A Torino la cultura si ribella


Da anni ormai si prova a convincere le istituzioni che con la cultura si mangia eccome, che la cultura tutta (ed il cinema in particolare) possono essere per Torino e per il Piemonte volano di crescita e grossa fonte di introiti.

Perchè questo accada c’è però bisogno di investimenti, di agevolazioni, di azioni mirate (sia economiche che politiche).

Per provare a svegliare le istituzioni locali 100 Autori Piemonte, Comitato Emergenza Cultura e Lavoratori e Lavoratrici del Cinema di Torino hanno organizzato per sabato prossimo 7 luglio, una manifestazione evento nel cuore di Torino.

Qui di seguito il comunicato.

La cultura si ribella (a Torino)
In tempi di crisi i tagli dovrebbero concentrarsi sugli sprechi e non sui settori che producono lavoro, ricchezza e sviluppo.

Negli ultimi 3 anni, le risorse regionali destinate alla cultura si sono ridotte dallo 0,9% allo 0,3% del budget complessivo di spesa. La media europea è del 3%!

Gli amministratori locali dicono di voler far crescere la città puntando sulla cultura. Ma non lo fanno, destinando ad essa risorse inadeguate.
Torino è da sempre la capitale della ricerca culturale in Italia e proprio per questo può immaginare un futuro diverso da quello di città industriale in declino. Questa identità è una risorsa preziosa che genera ritorni economici 6 volte superiori agli investimenti ed una ricchezza sociale per tutta la comunità. Va perciò difesa e non annientata da una politica miope che sostiene soltanto la cultura legata ai grandi eventi ed i grandi enti a guida politica e clientelare.

Una politica di questo genere sta azzerando tutte le piccole e medie imprese e le associazioni che operano al di fuori di quelle logiche, mettendo a rischio 37.000 lavoratori del settore tra artisti, tecnici e operatori culturali.
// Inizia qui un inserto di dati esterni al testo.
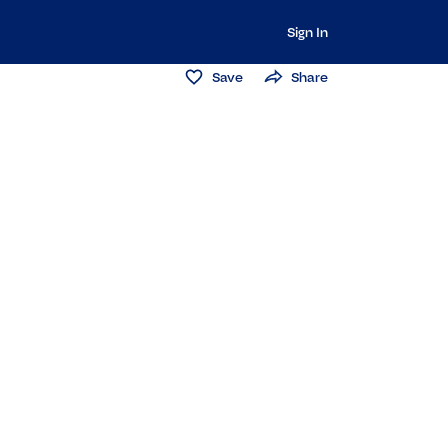
Sign In
Save
Share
Non siamo più disposti a subire passivamente queste scelte! Chiediamo di essere coinvolti e consultati sulle strategie che le istituzioni intendono mettere in campo per la destinazione dei fondi pubblici alla cultura e allo spettacolo.

Non vogliamo assistenza, vogliamo riconoscimento e risorse per crescere e per continuare a diffondere l’immagine della città e del territorio attraverso film, concerti, libri, mostre, spettacoli.

Perché la cultura è un settore strategico per l’economia della città e della regione, un patrimonio di tutti su cui investire e non un costo da tagliare.

Basta briciole! La cultura vale molto di più.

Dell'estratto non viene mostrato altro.